Priya's dashboard API serves 500 concurrent users. Response times average 200ms but spike to 3-5 seconds during peak hours. Users complain about slow page loads. The team doesn't know which endpoints are slow, why they're slow, or whether the problem is the database, the application, or the network. She instruments the entire stack to find the bottlenecks.
Step 1: Add Structured Logging
Before optimizing, you need visibility. Priya replaces console.log with Pino and adds timing to every request.

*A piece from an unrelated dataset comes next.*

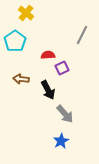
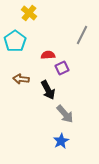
yellow cross: moved 3 px right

// lib/logger.ts — Structured logging with request timing
import pino from 'pino'
export const logger = pino({
level: process.env.LOG_LEVEL || 'info',
formatters: {
level: (label) => ({ level: label }),
},
base: { service: 'dashboard-api', version: '2.1.0' },
})
// middleware/timing.ts — Request timing middleware
import { logger } from '../lib/logger'
export function timingMiddleware(req, res, next) {
const start = process.hrtime.bigint()
const reqLogger = logger.child({
requestId: req.headers['x-request-id'] || crypto.randomUUID(),
method: req.method,
path: req.path,
userId: req.user?.id,
})
req.log = reqLogger
res.on('finish', () => {
const durationMs = Number(process.hrtime.bigint() - start) / 1_000_000
const logData = {
statusCode: res.statusCode,
durationMs: Math.round(durationMs * 100) / 100,
}
if (durationMs > 1000) {
reqLogger.warn(logData, 'Slow request')
} else {
reqLogger.info(logData, 'Request completed')
}
})
next()
}
After deploying this, Priya queries the logs and immediately spots the pattern: GET /api/dashboard/analytics averages 2,800ms, while all other endpoints are under 300ms. But she still doesn't know where in that handler the time is spent.

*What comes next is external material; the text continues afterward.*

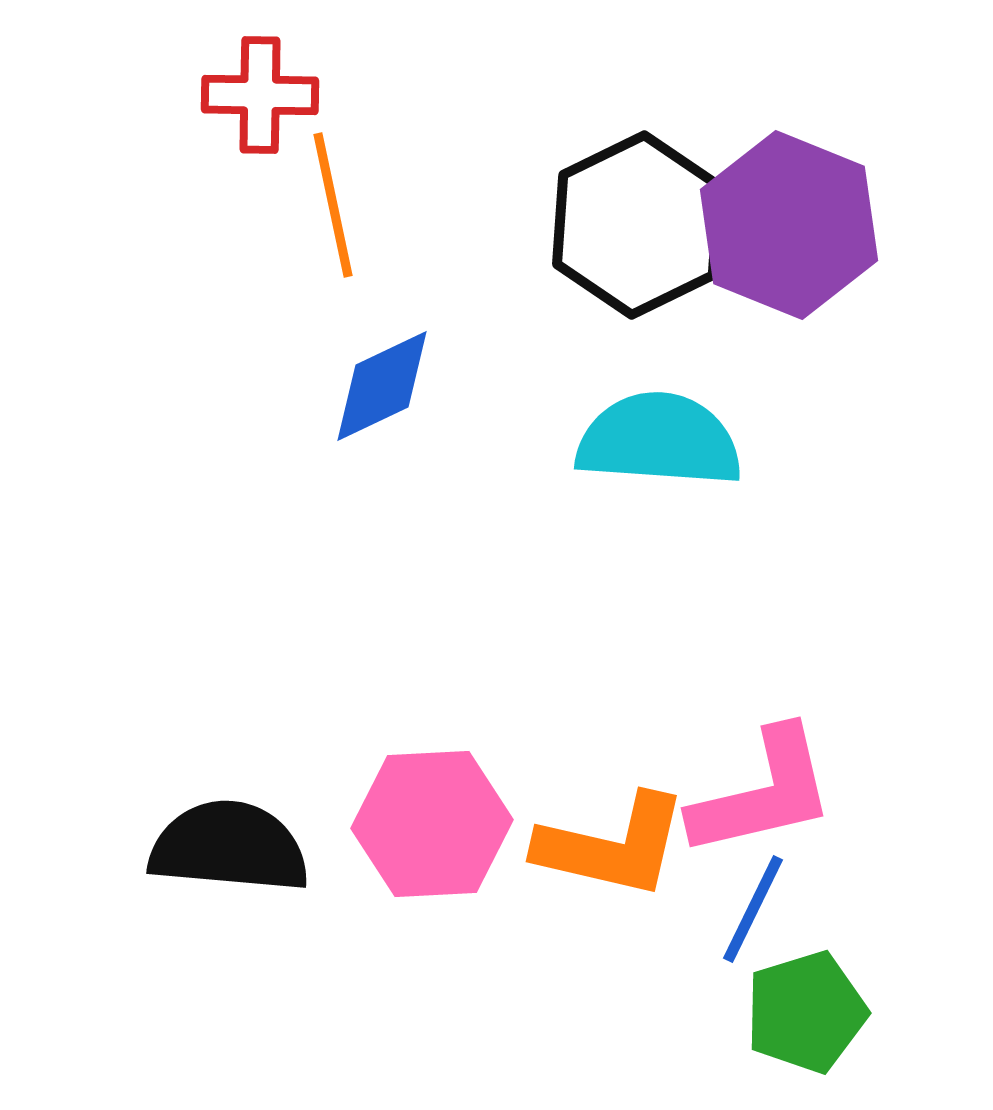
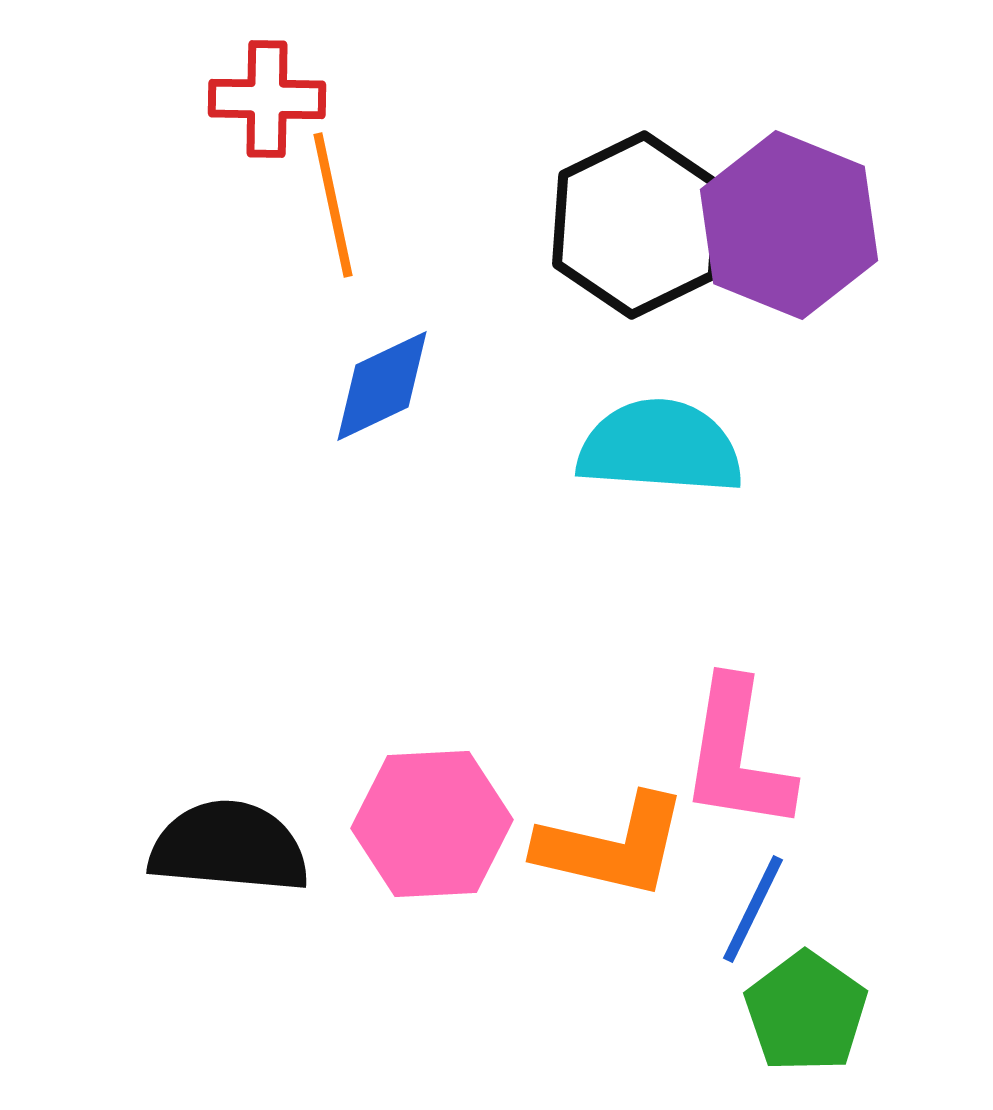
red cross: moved 7 px right, 4 px down
cyan semicircle: moved 1 px right, 7 px down
pink L-shape: moved 26 px left, 38 px up; rotated 112 degrees clockwise
green pentagon: rotated 20 degrees counterclockwise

Step 2: Add Distributed Tracing
OpenTelemetry traces every operation within a request — database queries, HTTP calls to other services, cache lookups, serialization time.

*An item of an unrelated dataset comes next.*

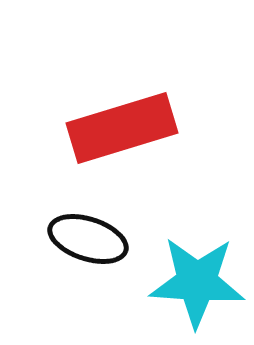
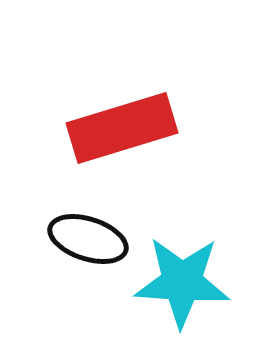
cyan star: moved 15 px left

// instrumentation.ts — OpenTelemetry auto-instrumentation
import { NodeSDK } from '@opentelemetry/sdk-node'
import { getNodeAutoInstrumentations } from '@opentelemetry/auto-instrumentations-node'
import { OTLPTraceExporter } from '@opentelemetry/exporter-trace-otlp-http'
import { Resource } from '@opentelemetry/resources'
import { ATTR_SERVICE_NAME } from '@opentelemetry/semantic-conventions'
const sdk = new NodeSDK({
resource: new Resource({ [ATTR_SERVICE_NAME]: 'dashboard-api' }),
traceExporter: new OTLPTraceExporter({ url: 'http://tempo:4318/v1/traces' }),
instrumentations: [getNodeAutoInstrumentations({
'@opentelemetry/instrumentation-pg': { enabled: true },
'@opentelemetry/instrumentation-http': {
ignoreIncomingPaths: ['/health'],
},
})],
})
sdk.start()
The traces reveal the problem. The analytics endpoint makes 47 separate database queries — a classic N+1 problem. For each project (avg 15 per user), it queries tasks, then for each task queries assignees, then for each assignee queries their activity. The waterfall of sequential queries is what causes the 2.8s response time.
Step 3: Fix the N+1 Problem
// BEFORE: N+1 queries (47 queries, 2800ms)
async function getAnalytics(userId: string) {
const projects = await db.query('SELECT * FROM projects WHERE owner_id = $1', [userId])
for (const project of projects) {
project.tasks = await db.query('SELECT * FROM tasks WHERE project_id = $1', [project.id])
for (const task of project.tasks) {
task.assignee = await db.query('SELECT * FROM users WHERE id = $1', [task.assignee_id])
}
}
return projects
}
// AFTER: 2 queries with JOINs (2 queries, 120ms)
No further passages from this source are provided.